Tampoco fue simplemente un espectáculo comercial.
Fue una combinación de:
música + televisión + solidaridad + recaudación económica + reivindicación indígena + mensaje pacifista.
Y esa mezcla explica tanto su enorme impacto como las controversias que generó.
Su significado histórico
Si lo colocamos junto a los otros conciertos que venimos analizando, Chiapaz ocupa un lugar muy interesante:
- Mercedes Sosa y Joan Báez, 1974: la música frente a la violencia política.
- Mercedes Sosa, Teatro Ópera, 1982: la música como recuperación de la libertad y la voz colectiva.
- Soda Stereo, River, 1997: la música como construcción de una identidad generacional latinoamericana.
- Chiapaz, 2001: el rock como vehículo de solidaridad con los pueblos indígenas.
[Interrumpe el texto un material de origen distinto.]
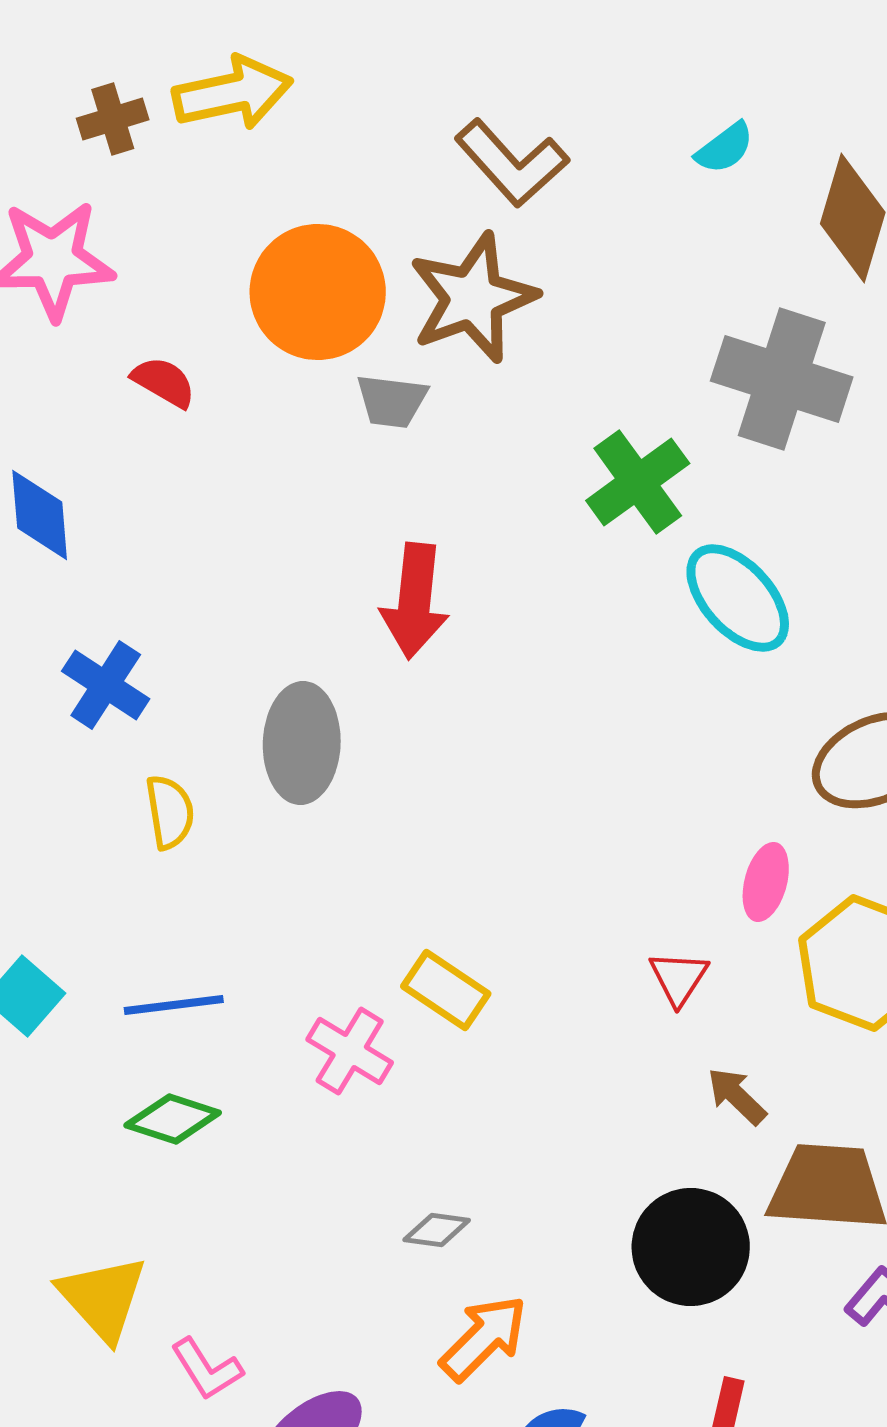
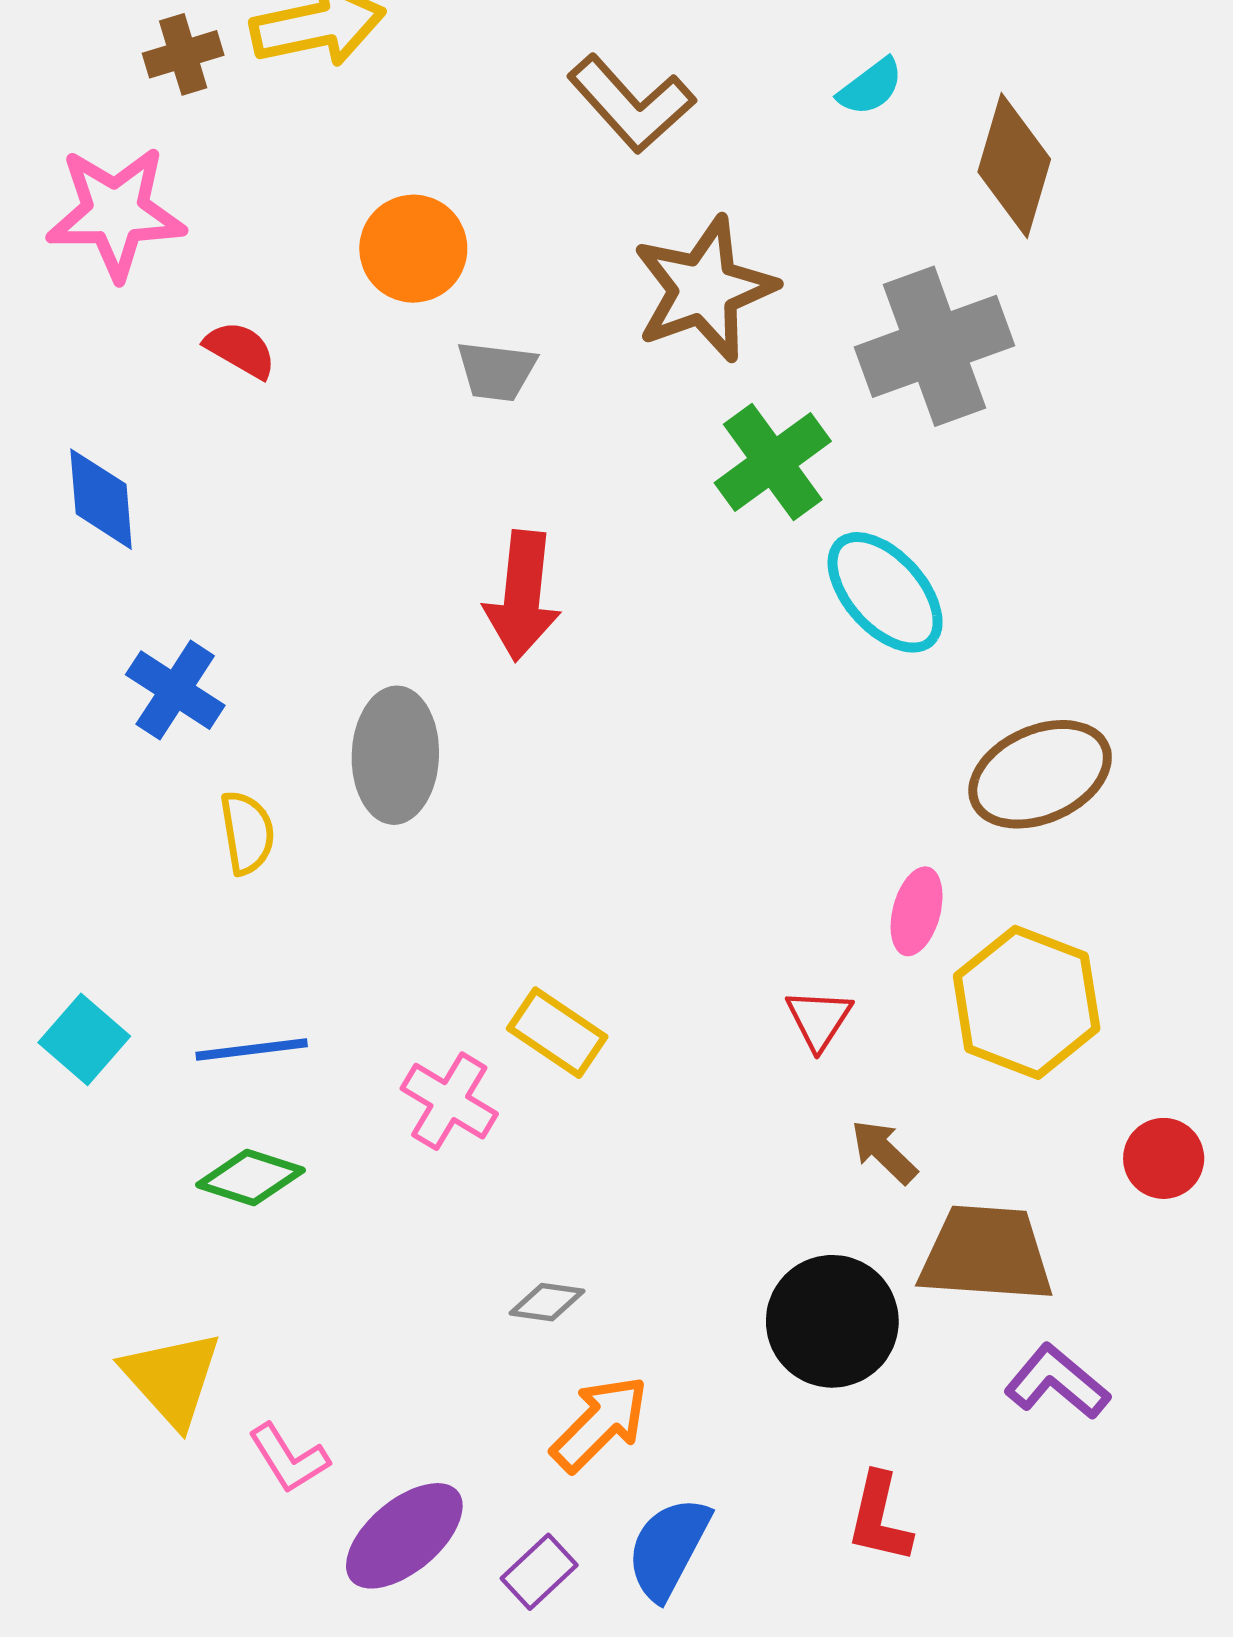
orange circle: (318, 292) -> (413, 249), size x0.7
brown star: (473, 298) -> (704, 289), moved
gray cross: (782, 379) -> (935, 346), turned -38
- ALAS, 2008: la música frente a la pobreza y la desigualdad.
- Paz sin Fronteras, 2008: la música como herramienta de paz entre países.
- Paz sin Fronteras II, 2009: la música como posibilidad de reconciliación política.
Por eso Chiapaz puede considerarse uno de los conciertos sociales más significativos de la música popular mexicana.
Su gran pregunta era si el rock podía hacer algo más que entretener: si podía ayudar a que una sociedad mirara de frente a sus pueblos indígenas y a una desigualdad que llevaba siglos.
Y la respuesta del concierto fue clara: sí podía movilizar a cientos de miles de personas y generar recursos; pero la paz verdadera exigía algo mucho más difícil que un concierto: transformar las condiciones sociales y políticas que habían originado el conflicto.